Pressure at Schiphol threatens flower imports20 September 2017
Schiphol Airport is full and cannot expand any further. That is unfortunate news for the economic development of the Netherlands. And for the import of flowers.
"We benefit greatly from the import of many roses and other products from around the world. If these products no longer come to us, we shall not have the widest and deepest assortment in the world. That will make us less attractive as a marketplace," explained Edwin Wenink (New Logistic Chain, Royal FloraHolland) in the news programme NOS Journaal.
Increase in holiday flights
The pressure at Schiphol is primarily due to an increase in the number of holiday flights. The lack of possibilities for expanding and the strict compliance with landing slot agreements are disadvantageous for freight transport.
On 7 September 2017 a hearing was organised in the Lower Chamber of Parliament that involved all interested parties:
- Dutch Airline Pilots Association
- Other parties
Today, another discussion is being held in the Lower Chamber on this topic.
What are landing slots?
To land and to take off, each flight needs a right: a 'slot'. Each quarter, Schiphol sets the maximum slot capacity. Companies must fly using at least 80% of the assigned slots to comply properly. If they do not, then they lose the unused slots. This happens regularly with freight transport that cannot take off as promptly as holiday flights. The unused slots are returned to the pool and assigned to the first company on the waiting list.

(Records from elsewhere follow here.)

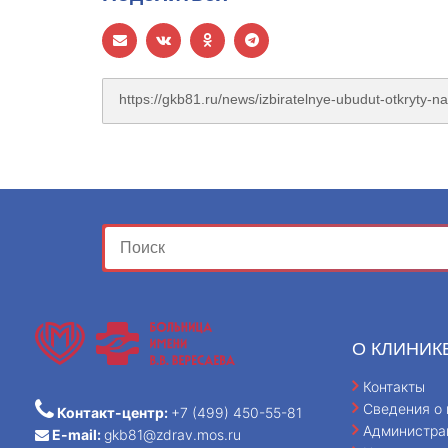
О КЛИНИК
Контакты
Сведения о 
Контакт-центр:
+7 (499) 450-55-81
Администра
E-mail:
gkb81@zdrav.mos.ru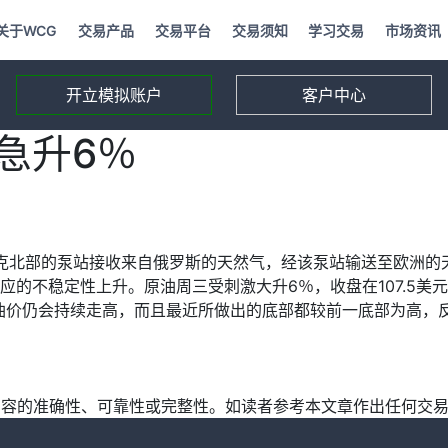
关于WCG
交易产品
交易平台
交易须知
学习交易
市场资讯
开立模拟账户
客户中心
急升6％
甘斯克北部的泵站接收来自俄罗斯的天然气，经该泵站输送至欧洲的
的不稳定性上升。原油周三受刺激大升6％，收盘在107.5美
s认为油价仍会持续走高，而且最近所做出的底部都较前一底部为高，反映
不保证内容的准确性、可靠性或完整性。如读者参考本文章作出任何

Freight capacity at Schiphol
So far, there have always been enough slots available to accommodate everyone on the waiting list. With the growth in the number of flights at Schiphol, this is no longer the case. Freight planes that are forced to relinquish their slots will probably not get them back. These rights are transferred to the passenger flights. If the rules governing the distribution of slots are not changed, then the freight capacity in the fourth quarter of 2017 will shrink by 15%.